The entire listing, reproduced exactly and stripped of images, is the expected output.

[DATA PROVIDED Boundary: Start]

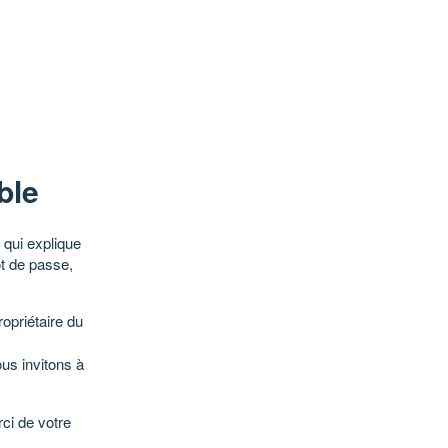
ble
qui explique
ot de passe,
opriétaire du
ous invitons à
ci de votre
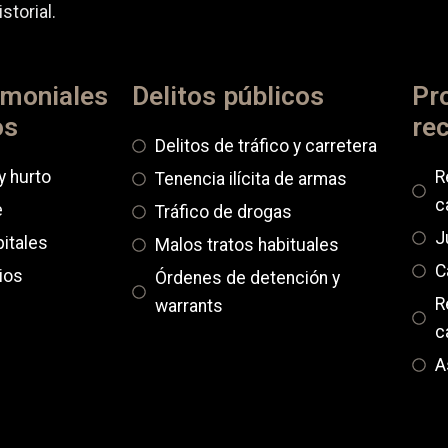
storial.
imoniales
Delitos públicos
Pr
os
re
Delitos de tráfico y carretera
y hurto
R
Tenencia ilícita de armas
c
e
Tráfico de drogas
J
itales
Malos tratos habituales
C
ios
Órdenes de detención y
R
warrants
c
A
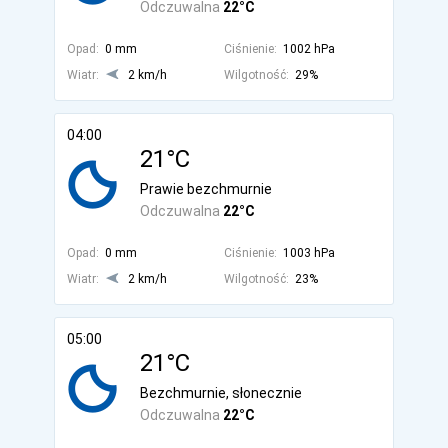
Odczuwalna
22°C
Opad:
0 mm
Ciśnienie:
1002 hPa
Wiatr:
2 km/h
Wilgotność:
29%
04:00
21°C
Prawie bezchmurnie
Odczuwalna
22°C
Opad:
0 mm
Ciśnienie:
1003 hPa
Wiatr:
2 km/h
Wilgotność:
23%
05:00
21°C
Bezchmurnie, słonecznie
Odczuwalna
22°C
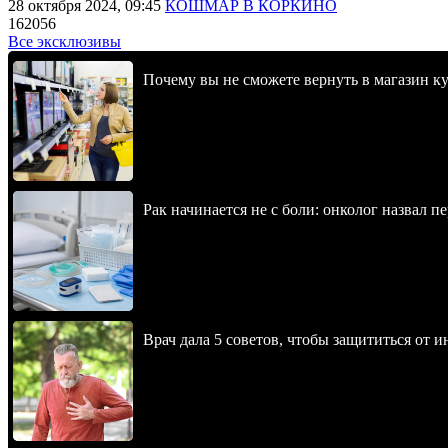
28 октября 2024, 09:45
КОШМАР В КОРКИНО
162056
Все эксклюзивы
Почему вы не сможете вернуть в магазин к
Рак начинается не с боли: онколог назвал 
Врач дала 5 советов, чтобы защититься от и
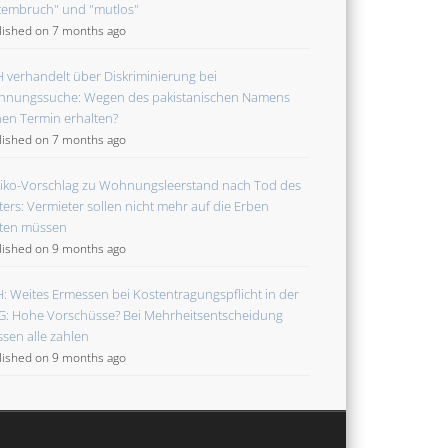
tembruch" und "mutlos"
lished on 7 months ago
 verhandelt über Diskriminierung bei
nungssuche: Wegen des pakistanischen Namens
nen Termin erhalten?
lished on 7 months ago
iko-Vorschlag zu Wohnungsleerstand nach Tod des
ters: Vermieter sollen nicht mehr auf die Erben
ten müssen
lished on 9 months ago
: Weites Ermessen bei Kostentragungspflicht in der
: Hohe Vorschüsse? Bei Mehrheitsentscheidung
sen alle zahlen
lished on 9 months ago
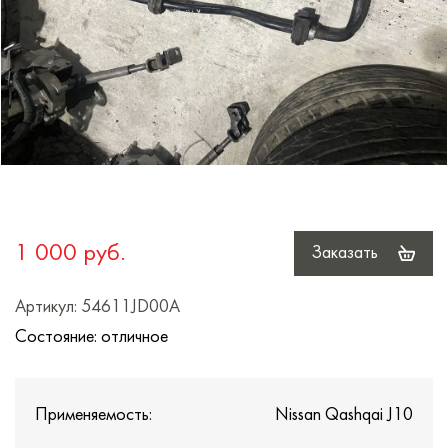
1 000 руб.
Заказать
Артикул: 54611JD00A
Состояние: отличное
Применяемость:
Nissan Qashqai J10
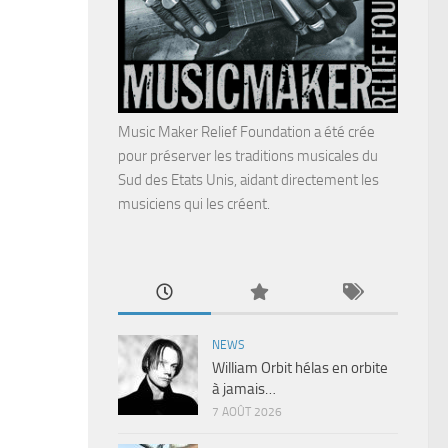
Music Maker Relief Foundation a été crée
pour préserver les traditions musicales du
Sud des Etats Unis, aidant directement les
musiciens qui les créent.
NEWS
William Orbit hélas en orbite
à jamais…
7 AOÛT 2026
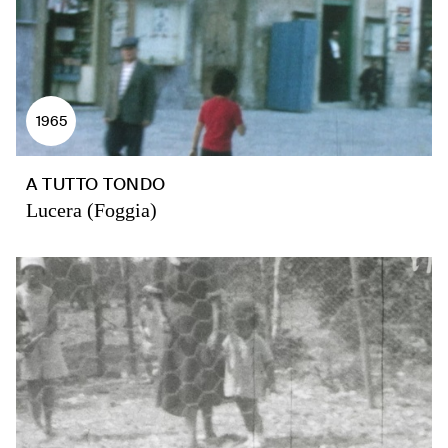
1965
A TUTTO TONDO
Lucera (Foggia)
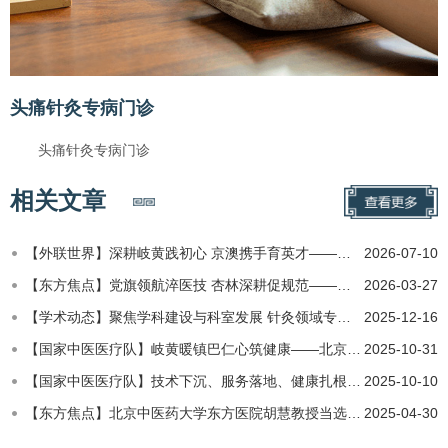
头痛针灸专病门诊
头痛针灸专病门诊
相关文章
【外联世界】深耕岐黄践初心 京澳携手育英才——北中医东方医院特色品牌项目“东方明医”之澳门科技大学学子研…
2026-07-10
【东方焦点】党旗领航淬医技 杏林深耕促规范——北京中医药大学第二临床医院（东方医院）成功举办中医适宜技术…
2026-03-27
【学术动态】聚焦学科建设与科室发展 针灸领域专家共议创新路径
2025-12-16
【国家中医医疗队】岐黄暖镇巴仁心筑健康——北京中医药大学东方医院完成21天巡回医疗工作
2025-10-31
【国家中医医疗队】技术下沉、服务落地、健康扎根北京中医药大学东方医院国家中医巡回医疗队赴陕西省汉中市镇…
2025-10-10
【东方焦点】北京中医药大学东方医院胡慧教授当选北京中西医结合学会盆底功能障碍专业委员会主任委员
2025-04-30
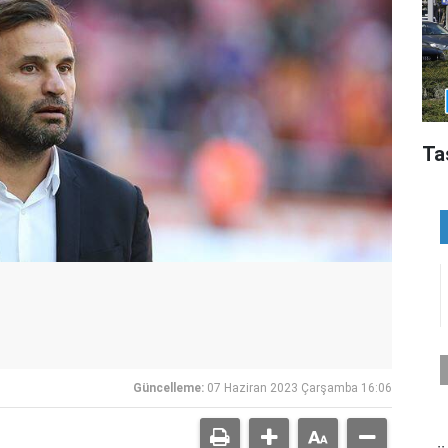
Ta
Güncelleme:
07 Haziran 2023 Çarşamba 16:06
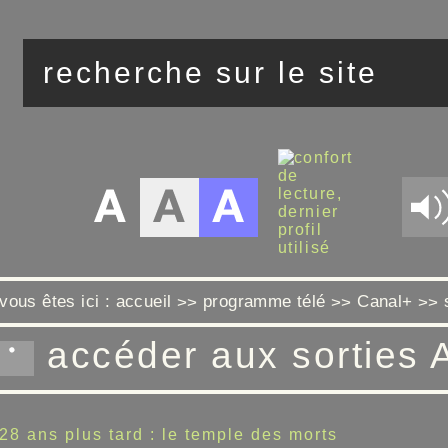
vous êtes ici :
accueil
programme télé
Canal+
>>
>>
>>
accéder aux sorties 
28 ans plus tard : le temple des morts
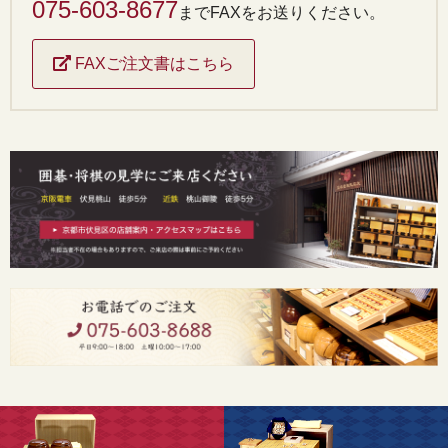
075-603-8677
までFAXをお送りください。
FAXご注文書はこちら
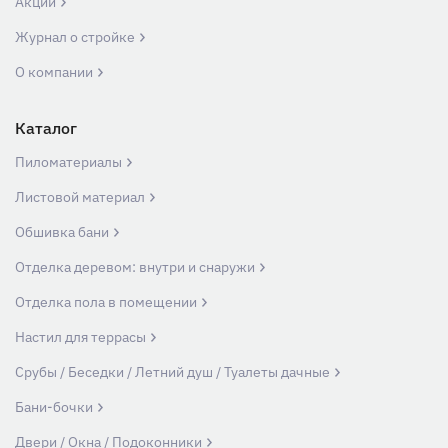
Акции
Журнал о стройке
О компании
Каталог
Пиломатериалы
Листовой материал
Обшивка бани
Отделка деревом: внутри и снаружи
Отделка пола в помещении
Настил для террасы
Срубы / Беседки / Летний душ / Туалеты дачные
Бани-бочки
Двери / Окна / Подоконники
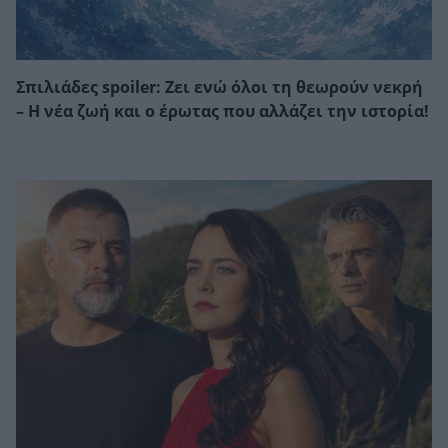
Σπιλιάδες spoiler: Ζει ενώ όλοι τη θεωρούν νεκρή
– Η νέα ζωή και ο έρωτας που αλλάζει την ιστορία!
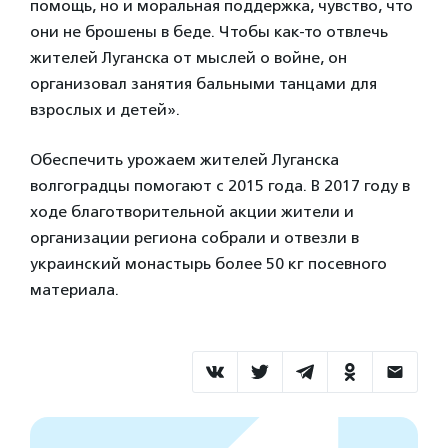
помощь, но и моральная поддержка, чувство, что
они не брошены в беде. Чтобы как-то отвлечь
жителей Луганска от мыслей о войне, он
организовал занятия бальными танцами для
взрослых и детей».
Обеспечить урожаем жителей Луганска
волгоградцы помогают с 2015 года. В 2017 году в
ходе благотворительной акции жители и
организации региона собрали и отвезли в
украинский монастырь более 50 кг посевного
материала.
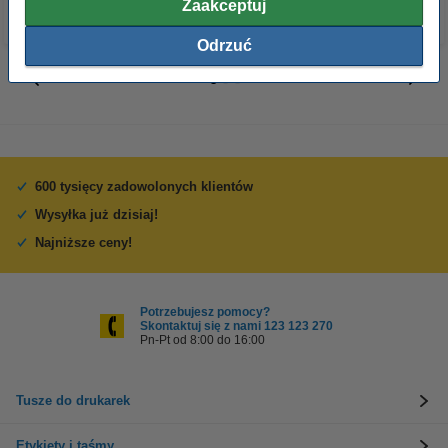
Zaakceptuj
Odrzuć
600 tysięcy zadowolonych klientów
Wysyłka już dzisiaj!
Najniższe ceny!
Potrzebujesz pomocy?
Skontaktuj się z nami 123 123 270
Pn-Pt od 8:00 do 16:00
Tusze do drukarek
Etykiety i taśmy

[DATA PROVIDED Boundary: End]

• SOLUTION FOR THIS TASK
ble
qui explique
ot de passe,
opriétaire du
ous invitons à
ci de votre
storial.
imoniales
Delitos públicos
Pr
os
re
Delitos de tráfico y carretera
y hurto
R
Tenencia ilícita de armas
c
e
Tráfico de drogas
J
itales
Malos tratos habituales
C
ios
Órdenes de detención y
R
warrants
c
A
Odczuwalna
22°C
Opad:
0 mm
Ciśnienie:
1002 hPa
Wiatr:
2 km/h
Wilgotność:
29%
04:00
21°C
Prawie bezchmurnie
Odczuwalna
22°C
Opad:
0 mm
Ciśnienie:
1003 hPa
Wiatr:
2 km/h
Wilgotność:
23%
05:00
21°C
Bezchmurnie, słonecznie
Odczuwalna
22°C
28 октября 2024, 09:45
КОШМАР В КОРКИНО
162056
Все эксклюзивы
Почему вы не сможете вернуть в магазин к
Рак начинается не с боли: онколог назвал 
Врач дала 5 советов, чтобы защититься от и
tembruch" und "mutlos"
lished on 7 months ago
 verhandelt über Diskriminierung bei
nungssuche: Wegen des pakistanischen Namens
nen Termin erhalten?
lished on 7 months ago
iko-Vorschlag zu Wohnungsleerstand nach Tod des
ters: Vermieter sollen nicht mehr auf die Erben
ten müssen
lished on 9 months ago
: Weites Ermessen bei Kostentragungspflicht in der
: Hohe Vorschüsse? Bei Mehrheitsentscheidung
sen alle zahlen
lished on 9 months ago
1 000 руб.
Заказать
Артикул: 54611JD00A
Состояние: отличное
Применяемость:
Nissan Qashqai J10
Music Maker Relief Foundation a été crée
pour préserver les traditions musicales du
Sud des Etats Unis, aidant directement les
musiciens qui les créent.
NEWS
William Orbit hélas en orbite
à jamais…
7 AOÛT 2026
1965
A TUTTO TONDO
Lucera (Foggia)
头痛针灸专病门诊
头痛针灸专病门诊
相关文章
【外联世界】深耕岐黄践初心 京澳携手育英才——北中医东方医院特色品牌项目“东方明医”之澳门科技大学学子研…
2026-07-10
【东方焦点】党旗领航淬医技 杏林深耕促规范——北京中医药大学第二临床医院（东方医院）成功举办中医适宜技术…
2026-03-27
【学术动态】聚焦学科建设与科室发展 针灸领域专家共议创新路径
2025-12-16
【国家中医医疗队】岐黄暖镇巴仁心筑健康——北京中医药大学东方医院完成21天巡回医疗工作
2025-10-31
【国家中医医疗队】技术下沉、服务落地、健康扎根北京中医药大学东方医院国家中医巡回医疗队赴陕西省汉中市镇…
2025-10-10
【东方焦点】北京中医药大学东方医院胡慧教授当选北京中西医结合学会盆底功能障碍专业委员会主任委员
2025-04-30
Ta
Güncelleme:
07 Haziran 2023 Çarşamba 16:06
vous êtes ici :
accueil
programme télé
Canal+
>>
>>
>>
accéder aux sorties 
28 ans plus tard : le temple des morts
075-603-8677
までFAXをお送りください。
FAXご注文書はこちら
Акции
Журнал о стройке
О компании
Каталог
Пиломатериалы
Листовой материал
Обшивка бани
Отделка деревом: внутри и снаружи
Отделка пола в помещении
Настил для террасы
Срубы / Беседки / Летний душ / Туалеты дачные
Бани-бочки
Двери / Окна / Подоконники
Σπιλιάδες spoiler: Ζει ενώ όλοι τη θεωρούν νεκρή
– Η νέα ζωή και ο έρωτας που αλλάζει την ιστορία!
помощь, но и моральная поддержка, чувство, что
они не брошены в беде. Чтобы как-то отвлечь
жителей Луганска от мыслей о войне, он
организовал занятия бальными танцами для
взрослых и детей».
Обеспечить урожаем жителей Луганска
волгоградцы помогают с 2015 года. В 2017 году в
ходе благотворительной акции жители и
организации региона собрали и отвезли в
украинский монастырь более 50 кг посевного
материала.
Zaakceptuj
Odrzuć
600 tysięcy zadowolonych klientów
Wysyłka już dzisiaj!
Najniższe ceny!
Potrzebujesz pomocy?
Skontaktuj się z nami 123 123 270
Pn-Pt od 8:00 do 16:00
Tusze do drukarek
Etykiety i taśmy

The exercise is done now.